Records contained in a dataset

[Start of Attachment]

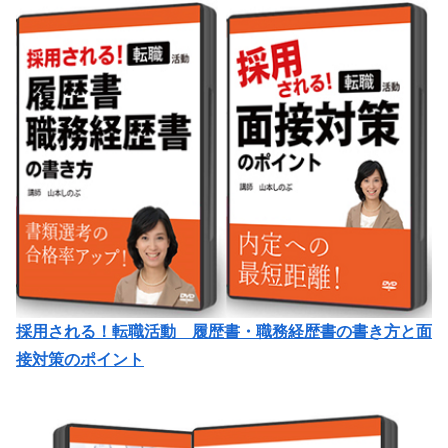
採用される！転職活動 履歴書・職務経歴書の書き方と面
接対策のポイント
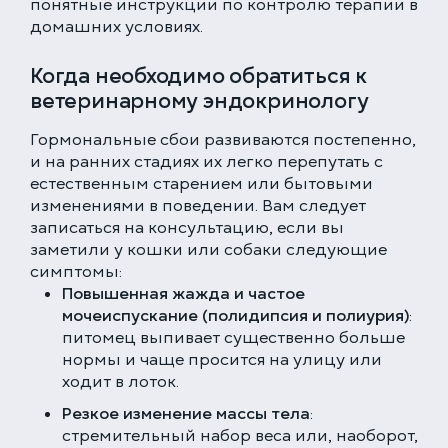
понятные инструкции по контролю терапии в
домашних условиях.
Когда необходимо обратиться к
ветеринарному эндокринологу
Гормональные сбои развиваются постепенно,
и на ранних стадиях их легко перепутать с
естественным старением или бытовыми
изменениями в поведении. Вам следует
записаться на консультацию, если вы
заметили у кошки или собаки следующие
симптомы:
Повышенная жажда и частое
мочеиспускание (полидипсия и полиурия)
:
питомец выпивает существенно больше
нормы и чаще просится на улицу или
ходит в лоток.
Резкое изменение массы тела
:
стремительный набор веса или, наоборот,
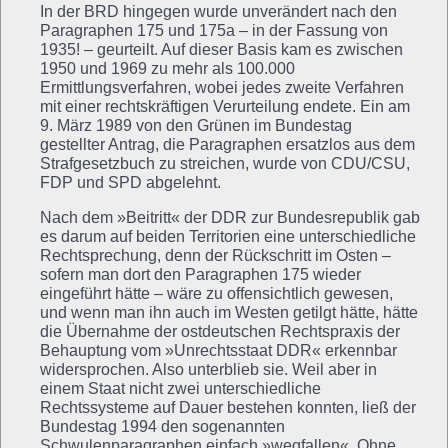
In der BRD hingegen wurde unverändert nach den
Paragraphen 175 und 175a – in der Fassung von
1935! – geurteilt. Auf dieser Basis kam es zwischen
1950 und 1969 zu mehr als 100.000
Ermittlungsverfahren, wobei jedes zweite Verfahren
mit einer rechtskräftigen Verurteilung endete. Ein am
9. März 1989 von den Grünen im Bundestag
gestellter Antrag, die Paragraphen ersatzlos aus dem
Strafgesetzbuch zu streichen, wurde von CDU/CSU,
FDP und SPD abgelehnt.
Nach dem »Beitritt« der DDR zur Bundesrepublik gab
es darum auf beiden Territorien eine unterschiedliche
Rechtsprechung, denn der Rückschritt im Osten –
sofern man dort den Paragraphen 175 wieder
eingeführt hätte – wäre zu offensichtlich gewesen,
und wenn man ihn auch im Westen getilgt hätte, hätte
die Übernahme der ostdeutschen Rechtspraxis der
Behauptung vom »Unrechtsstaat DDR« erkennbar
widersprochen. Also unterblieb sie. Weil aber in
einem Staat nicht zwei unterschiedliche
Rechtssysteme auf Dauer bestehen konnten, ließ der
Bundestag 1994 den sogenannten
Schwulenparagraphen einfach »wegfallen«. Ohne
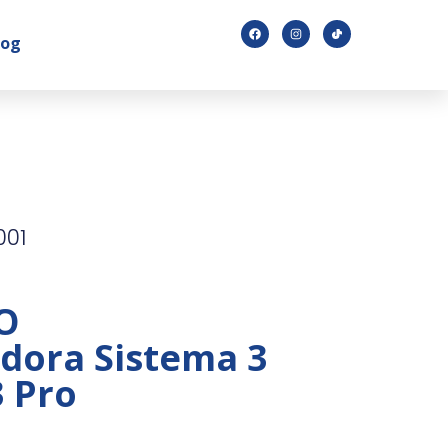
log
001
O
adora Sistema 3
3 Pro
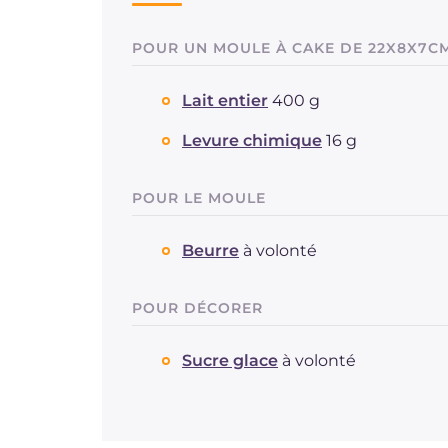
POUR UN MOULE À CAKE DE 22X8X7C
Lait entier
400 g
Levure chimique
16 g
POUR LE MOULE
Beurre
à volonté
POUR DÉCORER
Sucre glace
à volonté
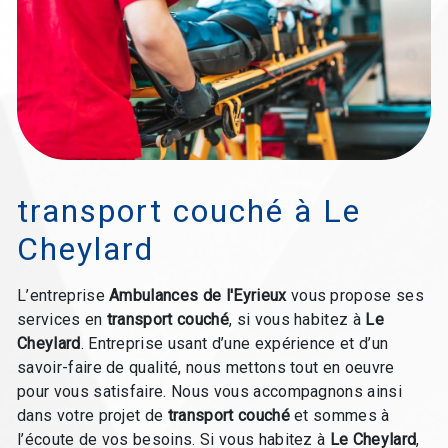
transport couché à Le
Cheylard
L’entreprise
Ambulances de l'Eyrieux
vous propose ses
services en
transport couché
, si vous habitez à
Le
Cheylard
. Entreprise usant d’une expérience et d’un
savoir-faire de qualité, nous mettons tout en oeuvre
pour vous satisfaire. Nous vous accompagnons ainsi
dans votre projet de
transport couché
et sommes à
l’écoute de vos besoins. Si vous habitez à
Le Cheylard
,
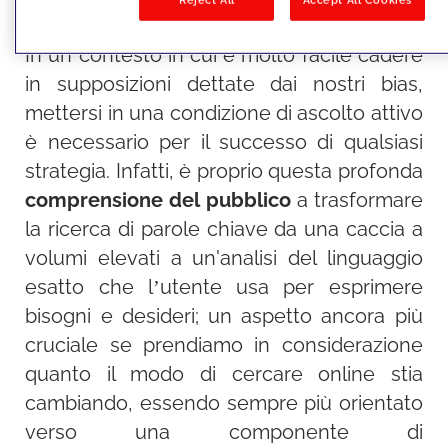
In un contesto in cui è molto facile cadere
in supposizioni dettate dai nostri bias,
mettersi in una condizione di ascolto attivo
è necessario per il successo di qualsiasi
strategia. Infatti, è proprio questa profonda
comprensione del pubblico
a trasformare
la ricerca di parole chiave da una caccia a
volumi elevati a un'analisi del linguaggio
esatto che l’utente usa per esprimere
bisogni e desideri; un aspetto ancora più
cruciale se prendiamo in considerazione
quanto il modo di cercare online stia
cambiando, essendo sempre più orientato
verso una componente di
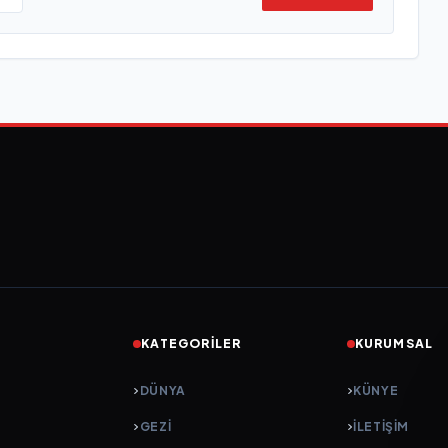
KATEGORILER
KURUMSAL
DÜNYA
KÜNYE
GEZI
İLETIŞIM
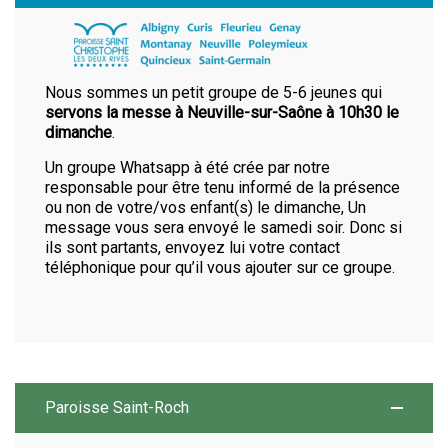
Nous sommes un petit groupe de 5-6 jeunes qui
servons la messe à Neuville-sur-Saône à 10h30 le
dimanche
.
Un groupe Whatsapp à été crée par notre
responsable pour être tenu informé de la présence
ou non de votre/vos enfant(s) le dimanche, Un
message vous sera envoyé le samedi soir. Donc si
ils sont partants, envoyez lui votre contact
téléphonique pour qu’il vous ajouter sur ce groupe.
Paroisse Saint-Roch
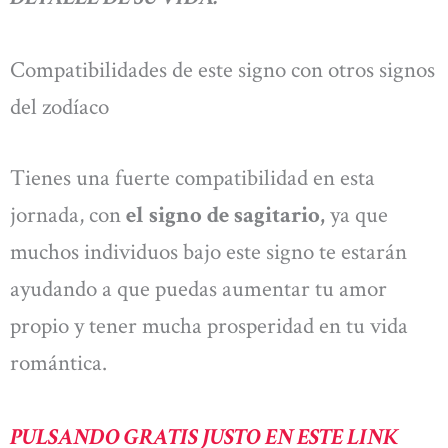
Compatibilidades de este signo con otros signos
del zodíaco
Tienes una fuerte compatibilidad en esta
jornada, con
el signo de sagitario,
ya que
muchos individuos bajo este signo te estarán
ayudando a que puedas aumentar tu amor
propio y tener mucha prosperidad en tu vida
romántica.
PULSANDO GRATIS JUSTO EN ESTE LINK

[End of Attachment]
[Start of Attachment]

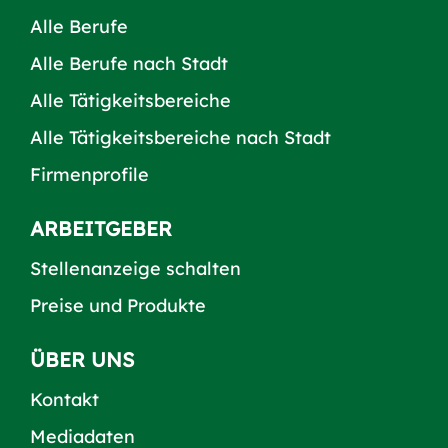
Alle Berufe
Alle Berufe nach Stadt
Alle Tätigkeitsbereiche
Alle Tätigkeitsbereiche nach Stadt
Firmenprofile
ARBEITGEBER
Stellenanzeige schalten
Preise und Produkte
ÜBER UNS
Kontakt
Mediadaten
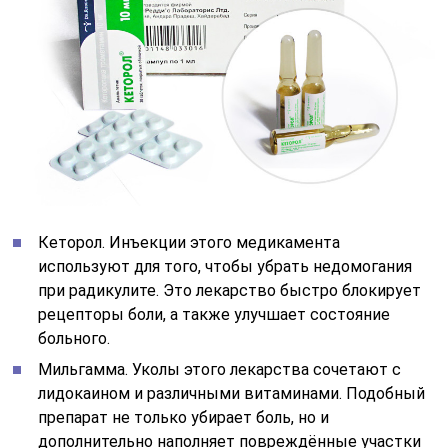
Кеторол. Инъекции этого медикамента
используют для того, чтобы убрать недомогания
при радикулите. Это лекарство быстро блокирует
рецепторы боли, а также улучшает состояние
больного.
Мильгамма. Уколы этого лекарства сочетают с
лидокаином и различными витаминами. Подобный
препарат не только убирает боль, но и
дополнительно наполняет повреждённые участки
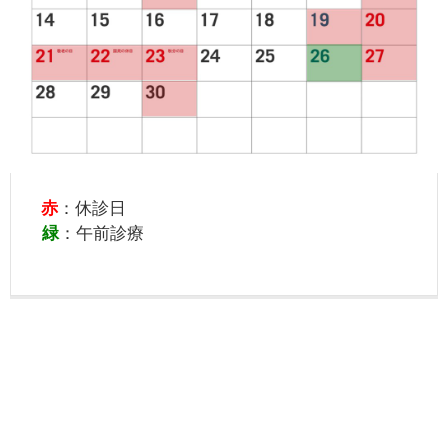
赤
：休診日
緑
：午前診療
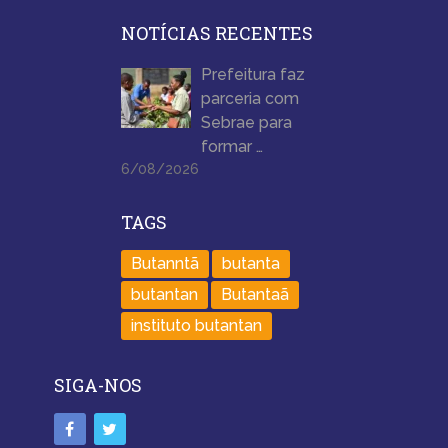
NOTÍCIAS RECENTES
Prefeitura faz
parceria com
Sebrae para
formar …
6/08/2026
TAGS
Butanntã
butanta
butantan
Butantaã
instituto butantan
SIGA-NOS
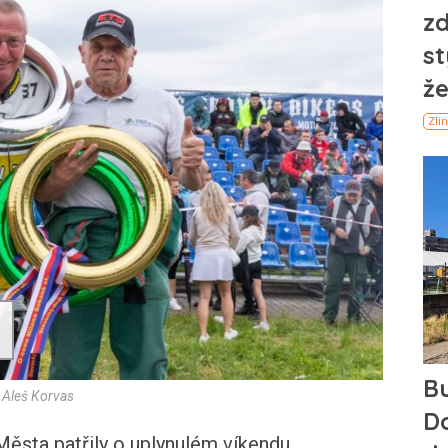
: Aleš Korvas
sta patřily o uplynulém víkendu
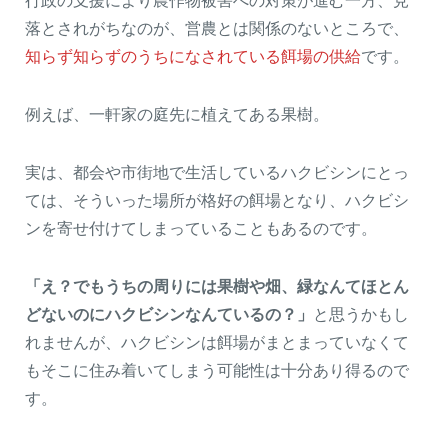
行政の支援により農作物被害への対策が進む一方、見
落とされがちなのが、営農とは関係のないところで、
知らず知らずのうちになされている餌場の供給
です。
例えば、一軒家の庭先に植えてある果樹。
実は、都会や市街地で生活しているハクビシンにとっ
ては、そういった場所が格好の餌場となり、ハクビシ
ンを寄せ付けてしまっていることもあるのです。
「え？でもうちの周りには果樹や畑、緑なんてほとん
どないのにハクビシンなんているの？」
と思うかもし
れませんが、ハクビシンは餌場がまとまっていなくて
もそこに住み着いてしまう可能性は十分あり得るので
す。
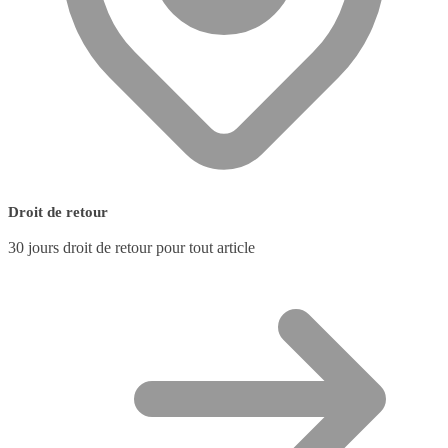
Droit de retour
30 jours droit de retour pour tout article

[End of Attachment]

TASK BRIEF:
From the records above, extract the lines from the one holding "採用される！転職活動 履歴書・職務経歴書の書き方と面" through the one holding "Paragraphen 175 und 175a – in der Fassung von", word for word; omit the pictures.

SOLUTION FOR THIS PROBLEM:
採用される！転職活動 履歴書・職務経歴書の書き方と面
接対策のポイント
понятные инструкции по контролю терапии в
домашних условиях.
Когда необходимо обратиться к
ветеринарному эндокринологу
Гормональные сбои развиваются постепенно,
и на ранних стадиях их легко перепутать с
естественным старением или бытовыми
изменениями в поведении. Вам следует
записаться на консультацию, если вы
заметили у кошки или собаки следующие
симптомы:
Повышенная жажда и частое
мочеиспускание (полидипсия и полиурия)
:
питомец выпивает существенно больше
нормы и чаще просится на улицу или
ходит в лоток.
Резкое изменение массы тела
:
стремительный набор веса или, наоборот,
In der BRD hingegen wurde unverändert nach den
Paragraphen 175 und 175a – in der Fassung von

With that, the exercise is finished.